*Task brief:* All of the data that follows is to be written out exactly, with images excluded.

*Dataset records:*

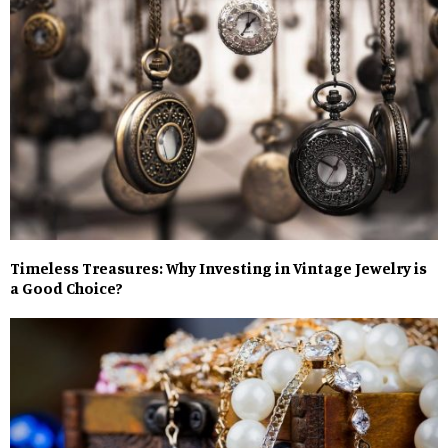
Timeless Treasures: Why Investing in Vintage Jewelry is
a Good Choice?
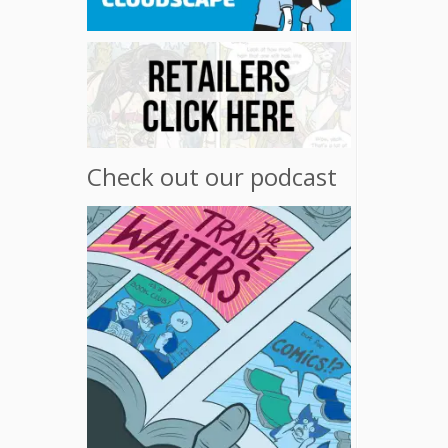
Check out our podcast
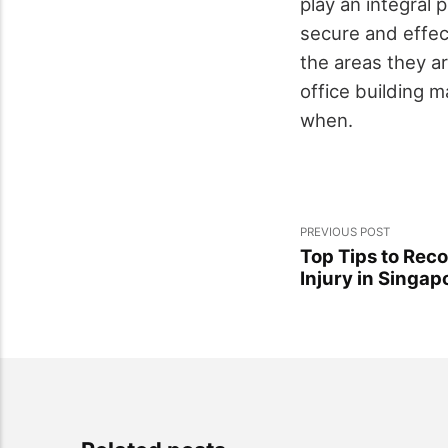
play an integral 
secure and effec
the areas they ar
office building 
when.
PREVIOUS POST
Top Tips to Rec
Injury in Singap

*Solution for this exercise:*
Timeless Treasures: Why Investing in Vintage Jewelry is
a Good Choice?
Check out our podcast
play an integral 
secure and effec
the areas they ar
office building 
when.
PREVIOUS POST
Top Tips to Rec
Injury in Singap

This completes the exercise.